== Segment start ==

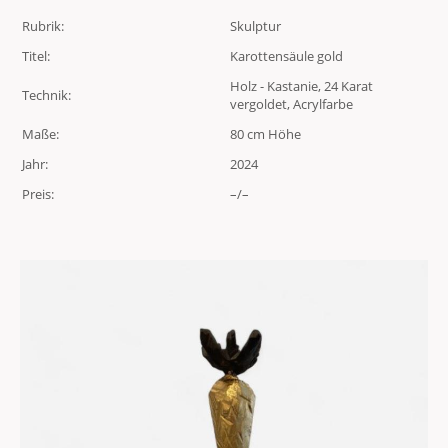
Rubrik:
Skulptur
Titel:
Karottensäule gold
Holz - Kastanie, 24 Karat
Technik:
vergoldet, Acrylfarbe
Maße:
80 cm Höhe
Jahr:
2024
Preis:
–/–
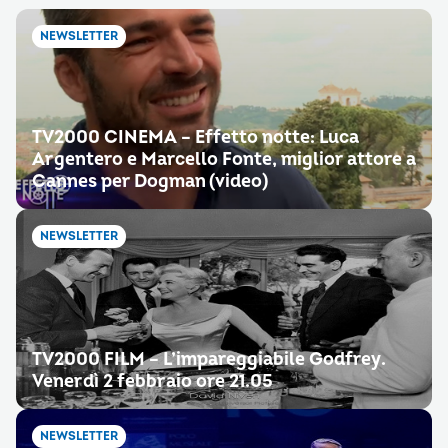
NEWSLETTER
TV2000 CINEMA – Effetto notte: Luca
Argentero e Marcello Fonte, miglior attore a
Cannes per Dogman (video)
NEWSLETTER
TV2000 FILM – L’impareggiabile Godfrey.
Venerdì 2 febbraio ore 21.05
NEWSLETTER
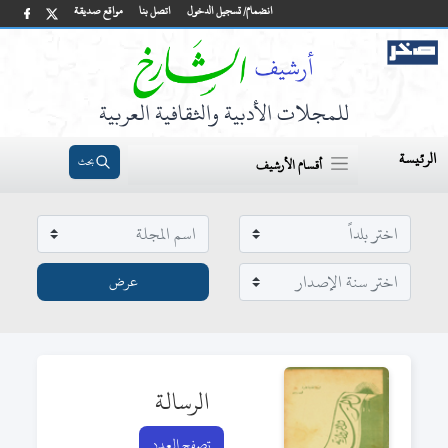
انضمام/ تسجيل الدخول
اتصل بنا
مواقع صديقة
للمجلات الأدبية والثقافية العربية
الرئيسة
بحث
أقسام الأرشيف
الرسالة
تصفح العدد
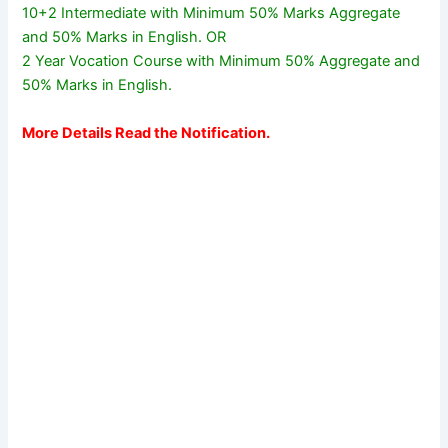
10+2 Intermediate with Minimum 50% Marks Aggregate
and 50% Marks in English. OR
2 Year Vocation Course with Minimum 50% Aggregate and
50% Marks in English.
More Details Read the Notification.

== Segment end ==

▶ [Task item]:
Could you set down every entry above exactly as it stands, with no images?

▶ [Task result]:
Rubrik:
Skulptur
Titel:
Karottensäule gold
Holz - Kastanie, 24 Karat
Technik:
vergoldet, Acrylfarbe
Maße:
80 cm Höhe
Jahr:
2024
Preis:
–/–
NEWSLETTER
TV2000 CINEMA – Effetto notte: Luca
Argentero e Marcello Fonte, miglior attore a
Cannes per Dogman (video)
NEWSLETTER
TV2000 FILM – L’impareggiabile Godfrey.
Venerdì 2 febbraio ore 21.05
NEWSLETTER
انضمام/ تسجيل الدخول
اتصل بنا
مواقع صديقة
للمجلات الأدبية والثقافية العربية
الرئيسة
بحث
أقسام الأرشيف
الرسالة
تصفح العدد
10+2 Intermediate with Minimum 50% Marks Aggregate
and 50% Marks in English. OR
2 Year Vocation Course with Minimum 50% Aggregate and
50% Marks in English.
More Details Read the Notification.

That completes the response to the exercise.